Just like the nickel-cobalt-manganese layered hydroxide precursor for lithium ion batteries, the nickel-iron-manganese layered hydroxide precursor for sodium ion batteries is mainly produced industrially by a liquid-phase coprecipitation method. However, due to the particularity of iron ions, the problems that globules are easy to appear in the growth process, particles are difficult to grow further and the like exist when the nickel-iron-manganese hydroxide precursor is prepared by a liquid-phase coprecipitation method, and the problems are more serious when the particles of the precursor are larger, and are more obvious when the content of iron is higher.
This is because Fe ion cannot be complexed with ammonia but directly reacts with OH - Precipitation of Ni 2+ 、Mn 2+ Solubility product constant (K) sp ) Are respectively 10 -14.7 And 10 -10.4 After complexation with aqueous ammonia, K sp Are respectively 10 -9.11 And 10 -9.23 If it is Fe 3+ Of which K is sp About 2.79 x 10 -39 Very easily precede Ni 2+ 、Mn 2+ Precipitation occurs, thus spontaneous nucleation of small balls is realized, and the grains are difficult to continue to grow; and if it is Fe 2+ Of which K is sp About 4.87 x 10 -17 Inert gas protection is necessary, even reducing agents are added to prevent the material liquid from being oxidized into Fe 3+ Thereby directly preceding Ni 2+ 、Mn 2+ Precipitation occurs, thereby suppressing Fe in the feed liquid 2+ Oxidation and control of ordered precipitation of Fe ions are of great importance, so there are currently no numerous reports on coprecipitation schemes for large-particle, high-iron content nickel-iron-manganese layered hydroxide precursors for sodium ion batteries.

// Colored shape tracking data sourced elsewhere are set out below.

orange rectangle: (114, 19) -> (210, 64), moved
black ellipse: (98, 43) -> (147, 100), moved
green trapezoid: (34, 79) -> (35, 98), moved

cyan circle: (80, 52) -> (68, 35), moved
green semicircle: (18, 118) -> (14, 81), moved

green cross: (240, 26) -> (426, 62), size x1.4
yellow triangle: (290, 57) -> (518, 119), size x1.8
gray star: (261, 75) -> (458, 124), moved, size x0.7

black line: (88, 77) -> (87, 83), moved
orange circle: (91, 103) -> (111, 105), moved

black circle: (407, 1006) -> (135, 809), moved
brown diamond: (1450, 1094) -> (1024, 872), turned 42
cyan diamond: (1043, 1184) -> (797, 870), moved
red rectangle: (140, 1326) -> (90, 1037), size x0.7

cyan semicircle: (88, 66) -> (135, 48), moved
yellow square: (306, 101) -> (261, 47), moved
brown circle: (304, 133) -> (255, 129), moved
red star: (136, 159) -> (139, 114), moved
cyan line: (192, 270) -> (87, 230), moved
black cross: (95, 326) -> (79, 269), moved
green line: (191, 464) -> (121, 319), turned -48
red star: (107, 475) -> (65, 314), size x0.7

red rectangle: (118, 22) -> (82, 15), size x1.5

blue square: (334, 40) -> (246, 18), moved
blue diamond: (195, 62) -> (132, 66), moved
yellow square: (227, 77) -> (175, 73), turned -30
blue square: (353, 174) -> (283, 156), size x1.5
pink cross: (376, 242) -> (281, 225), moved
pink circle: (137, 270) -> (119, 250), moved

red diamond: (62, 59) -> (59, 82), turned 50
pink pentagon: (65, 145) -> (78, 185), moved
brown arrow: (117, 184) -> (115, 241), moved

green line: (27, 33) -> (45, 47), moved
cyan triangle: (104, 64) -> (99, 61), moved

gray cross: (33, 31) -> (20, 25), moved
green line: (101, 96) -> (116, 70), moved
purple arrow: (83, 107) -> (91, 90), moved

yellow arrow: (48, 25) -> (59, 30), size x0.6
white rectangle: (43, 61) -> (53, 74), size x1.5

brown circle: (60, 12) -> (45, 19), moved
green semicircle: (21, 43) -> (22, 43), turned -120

In view of this, the invention is particularly proposed.
Disclosure of Invention
The invention aims to provide a simple preparation method of a nickel-iron-manganese layered hydroxide precursor, which can control the nickel-iron-manganese layered hydroxide precursor with large particles and high iron content to basically avoid small balls in the growth process without adding any reducing agent, can smoothly grow to a target granularity, has good sphericity and is suitable for industrial mass production.
The invention is realized in the following way:
in a first aspect, the invention provides a preparation method of a nickel-iron-manganese layered hydroxide precursor, which comprises the following steps:
introducing a mixed metal salt solution consisting of nickel salt, ferrous salt and manganese salt, a precipitator and a complexing agent into a reaction kettle which is prepared with a base solution to carry out coprecipitation reaction, controlling the concentration of the mixed metal salt solution to be less than or equal to 2.0mol/L, the concentration of the precipitator to be less than or equal to 8.0mol/L and the concentration of the complexing agent to be less than or equal to 6.0mol/L, controlling the reaction temperature and the rotation speed, continuously introducing inert gas in the reaction process, and continuously reacting until the granularity of a product reaches a target granularity.
The inventor finds that when ammonia water is used as a complexing agent and sodium hydroxide is used as a precipitator, the problems that the nickel-iron-manganese hydroxide precursor prepared by a liquid-phase coprecipitation method is easy to form small balls in the growth process, particles are difficult to grow continuously and the like exist, and the larger the particles of the precursor are, the more serious the problems are, and the higher the iron content is, the more obvious the problems are.
In order to solve the problems that when a liquid-phase coprecipitation method is used for preparing a nickel-iron-manganese hydroxide precursor with large particles and high iron content, small balls are easy to appear in the growth process, and the particles are difficult to grow further, the inventor finds that:
the mixed metal salt solution consisting of nickel salt, ferrous salt and manganese salt is fed together, which is beneficial to ensuring Ni 2+ 、Fe 2+ 、Mn 2 + Better dispersion uniformity in the feed liquid system, and the mixed metal salt solution can be integrally prepared by adding acid during preparation so as to inhibit Fe 2+ Oxidation of (2).
In order to better control the pH and NH in the reaction kettle 4 + The concentration of metal salt solution, complexing agent solution and precipitator solution is effectively diluted by the inventor, which is beneficial to improving Ni 2+ 、Fe 2 + 、Mn 2+ 、OH - 、NH 4 + The diffusivity of plasma in a solution system in the reaction kettle prevents adverse factors such as pH mutation and slow ion diffusion caused by overhigh local concentration, and further generates small balls in the growth process.
Defined in terms of supersaturation (S): s = ([ M) (=) 2+ ][OH - ] 2 )/K sp,M(OH)2 (K sp,M(OH)2 Is M (OH) 2 Solubility product of [ M ] 2+ ]And [ OH - ]Is free metal ion (Ni) in the system 2+ 、Fe 2+ 、Mn 2+ ) Concentration and hydroxyl concentration), when the supersaturation degree S is in the low range, the system is dominated by growth. Timely and staged fine adjustment of pH and NH according to actual growth condition of particles in the growth process 4 + The process parameters are equal, thereby being beneficial to controlling free M in the system 2+ And OH - The concentration is controlled to regulate the supersaturation degree of the system, prevent the generation of small balls in the growth process and keep the normal fluctuation of particles.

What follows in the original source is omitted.